Gleich eingangs erklären die Forscher in ihrer Studie, dass Cannabis für Freizeitzwecke im US-Bundesstaat Colorado seit dem Jahr 2012 legal sei. Seitdem gebe es mehr Patienten, die Cannabis konsumieren. Ziel der Untersuchung war es, die Frage zu beantworten, ob ein Narkosemittel bei regelmäßigen Cannabiskonsumenten in der Dosis erhöht werden muss.
Durchführung der Studie
Die US-Forscher analysierten insgesamt 250 medizinische Aufzeichnungen eines Endoskopiezentrums. Es wurde eine retrospektive Überprüfung der Krankenakten durchgeführt, um Daten zu Alter, Geschlecht und Alkoholkonsum, Opiaten, Benzodiazepinen und Cannabis zu sammeln, die sich auf die Sedierungsmenge für die Durchführung endoskopischer Eingriffe beziehen. Die Daten wurden zu Fällen erhoben, die vom 1. Januar 2016 bis zum 31. Dezember 2017 nach der Cannabis-Legalisierung in Colorado durchgeführt wurden.
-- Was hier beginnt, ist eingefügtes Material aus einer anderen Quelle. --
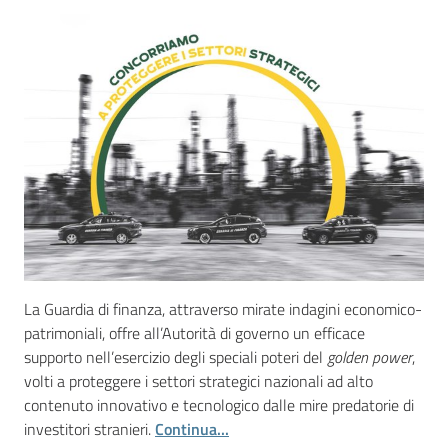
Concorsi
Istituti
di
formazione
La Guardia di finanza, attraverso mirate indagini economico-
Contatti
patrimoniali, offre all’Autorità di governo un efficace
supporto nell’esercizio degli speciali poteri del
golden power
,
volti a proteggere i settori strategici nazionali ad alto
Seguici
contenuto innovativo e tecnologico dalle mire predatorie di
su
investitori stranieri.
Continua...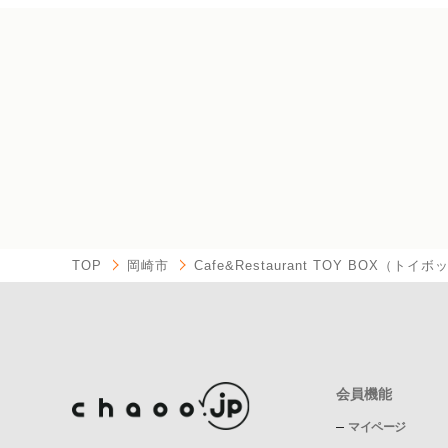
TOP
岡崎市
Cafe&Restaurant TOY BOX（トイ
会員機能
マイページ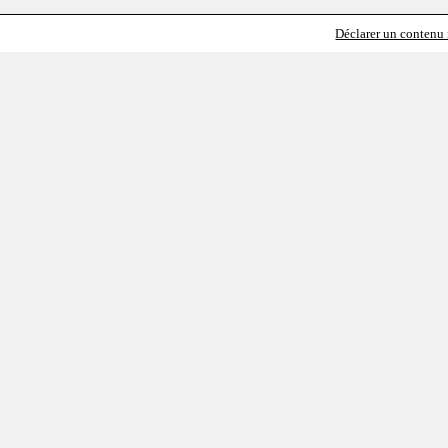
Déclarer un contenu i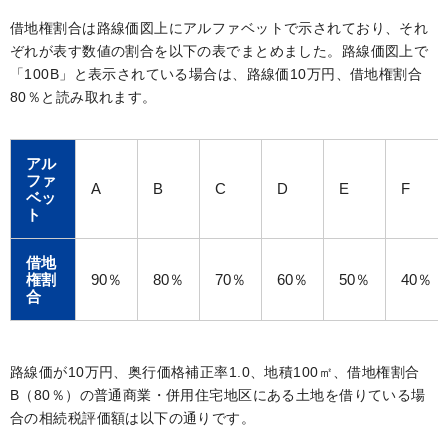
借地権割合は路線価図上にアルファベットで示されており、それ
ぞれが表す数値の割合を以下の表でまとめました。路線価図上で
「100B」と表示されている場合は、路線価10万円、借地権割合
80％と読み取れます。
アル
ファ
A
B
C
D
E
F
ベッ
ト
借地
権割
90％
80％
70％
60％
50％
40％
合
路線価が10万円、奥行価格補正率1.0、地積100㎡、借地権割合
B（80％）の普通商業・併用住宅地区にある土地を借りている場
合の相続税評価額は以下の通りです。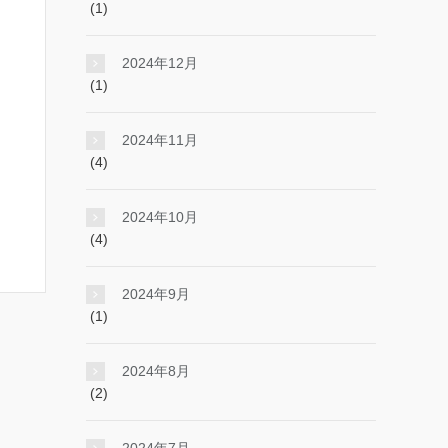
(1)
2024年12月
(1)
2024年11月
(4)
2024年10月
(4)
2024年9月
(1)
2024年8月
(2)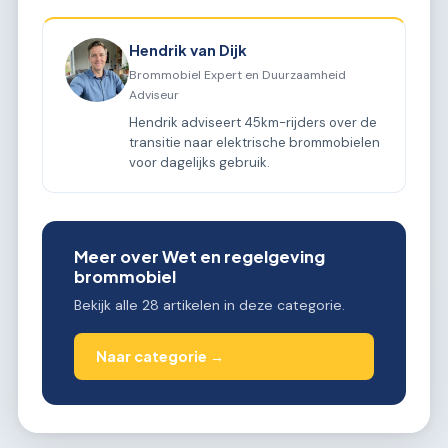
Hendrik van Dijk
Brommobiel Expert en Duurzaamheid
Adviseur
Hendrik adviseert 45km-rijders over de
transitie naar elektrische brommobielen
voor dagelijks gebruik.
Meer over Wet en regelgeving
brommobiel
Bekijk alle 28 artikelen in deze categorie.
Naar categorie →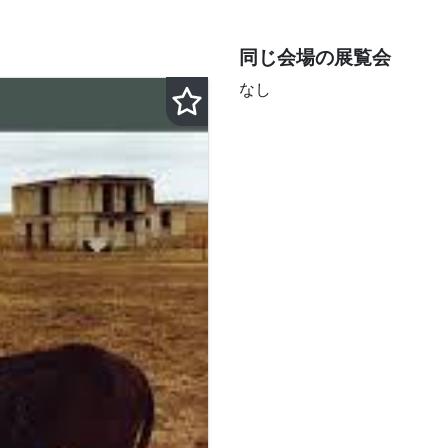
同じ会場の展覧会
なし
Weiter führten die Forscher aus, dass man eine Kohorte von mindestens 25 Personen erreichen wollte, die regelmäßig Cannabis verwendeten, um sie mit einer Population von Menschen zu vergleichen, die nicht regelmäßig Cannabis konsumierten. Patienten, die täglich oder wöchentlich Cannabis konsumierten, wurden als normale Cannabiskonsumenten eingestuft. Als Nichtanwender wurden Patienten betrachtet, die nur sporadisch Cannabis konsumierten. Patienten, die angaben, dass sie kein Cannabis konsumierten, kamen in die Nichtbenutzer-Gruppe.
Cannabiskonsumenten benötigen höhere Narkosemittel Dosis
Das wichtigste untersuchte Ergebnis war die Dosis sedativer Medikamente (Narkosemittel), die erforderlich sind, um endoskopische Eingriffe bei Cannabiskonsumenten gegenüber Nichtbenutzern durchzuführen. Ein statistisch signifikanter Unterschied bestand in den Mengen der folgenden drei Narkosemittel:
- Fentanyl
- Midazolam
- Propofol
Cannabiskonsumenten benötigten im Mittel folgende Dosen:
- 125,93 µg Fentanyl
- 9,15 mg Midazolam
- 44,81 mg Propofol
Im Vergleich dazu benötigen Nichtkonsumenten im Mittel folgende Dosen:
- 109,91 µg Fentanyl
- 7,61 mg Midazolam
- 13,83 mg Propofol
Das bedeutet, dass Cannabiskonsumenten 14% mehr Fentanyl, 19,6% mehr Midazolam und 220,5% mehr Propofol für die Dauer des endoskopischen Verfahrens benötigten.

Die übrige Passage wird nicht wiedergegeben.